Do you have a sliding door or french doors? if you have a sliding door you might want to consider this:
Perfect Pet VIP Vinyl Patio Doors - VIP Vinyl Pet Door and Patio Dog Doors from PETCO.com

this one is pretty expensive I have seen cheaper,I keep trying to talk my husband in to taking out our french doors so I can put one in so I don't have to get up and down so much. I have a small back yard but half of it fenced off for the dogs and of that half is gravel and half pavers it easy to pick up and they do not drag a bunch of dirt in. I do have a doggie door on my screened in porch and they all use it.


----------



## Olie (Oct 10, 2009)

We have a french door leading out back. We will likely do one through the wall because I want it somewhat easily disguised. 

As for the dirt being drug in. I would hope to have the doggy door leading to the dog run - where I would would fence and place pebble/stone to minimize dirt. 

Stella I am the same with my dogs they do not go out alone often at all even with a 6 foot privacy fence. And now I have large windows in the living room and kitchen that over looks my yard. So I am trying to relax a bit on that. I worry most about injuries. 

My dogs would also not have free run - they are crated when we are not home so that eliminates the chance of no supervision. And from what I have read the doors have locks so mine would stay locked when we were not home.


----------



## tintlet (Nov 24, 2009)

I would use the black welded wire runes from Lowes. Black, nice looking. buy 2-3 units and make the run longer.
I would also cover it!! You will love that when its pouring rain )) 

I LOVE my doggie door!!! BUt the first one we had in Colorado I did not have an enclosed run off of it. we did get feral cats coming in for a snack )


----------



## Olie (Oct 10, 2009)

tintlet said:


> I would use the black welded wire runes from Lowes. Black, nice looking. buy 2-3 units and make the run longer.
> I would also cover it!! You will love that when its pouring rain ))
> 
> I LOVE my doggie door!!! BUt the first one we had in Colorado I did not have an enclosed run off of it. we did get feral cats coming in for a snack )

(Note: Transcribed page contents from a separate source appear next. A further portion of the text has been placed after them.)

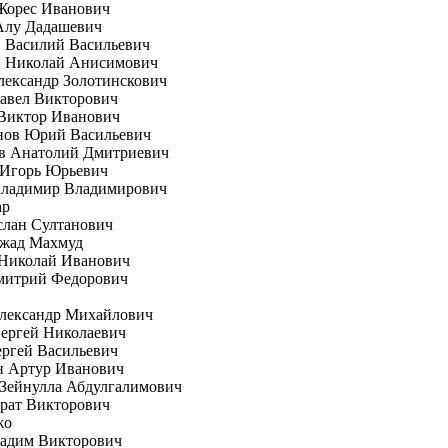
Жорес Иванович
Алу Дадашевич
 Василий Васильевич
 Николай Анисимович
ександр Золотинскович
авел Викторович
Виктор Иванович
нов Юрий Васильевич
в Анатолий Дмитриевич
 Игорь Юрьевич
Владимир Владимирович
ар
слан Султанович
жад Махмуд
Николай Иванович
митрий Федорович
Александр Михайлович
ергей Николаевич
ргей Васильевич
н Артур Иванович
Зейнулла Абдулгалимович
рат Викторович
жо
Вадим Викторович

Thanks Gloria - is there a name for it? I was just expecting to build the entire thing.

I think found it
http://www.lowes.com/pd_288055-1298...antity_sold|1&storeId=10151&searchQueryType=1


----------



## tintlet (Nov 24, 2009)

we bought the PetSafe ones( 5x10) ..made a 10x20 pen. then bought a 10X20 "carport ' cover to go over it.
I always use portable panels..so if you don't like where the run is located, you can move it ))


----------



## JE-UK (Mar 10, 2010)

I had a dog door put in when I replaced the french doors off my kitchen, and really like it. My back garden is quite small, surfaced mostly with shingle (small round stones), with some raised beds at the back. It's all enclosed with a 5 foot solid fence. 

Vasco DOES bring in some mud, especially if it is raining, but I have a dirt trapper mat just inside, which helps a lot. It is very nice when he takes himself out for a pee in the middle of the night! He doesn't use it much during the day, but I like knowing he's never dying to go out and waiting for a human to notice!


----------



## tintlet (Nov 24, 2009)

here is the dog run at Kelsey's house. It is 10 X 15. the RR ties hold in the gravel and also use to bolt down the panels.

Runes says HI!!!


----------



## Olie (Oct 10, 2009)

Very nice!. Kelsie sent me the picture. Hi Rune - gorgeous boy!!


----------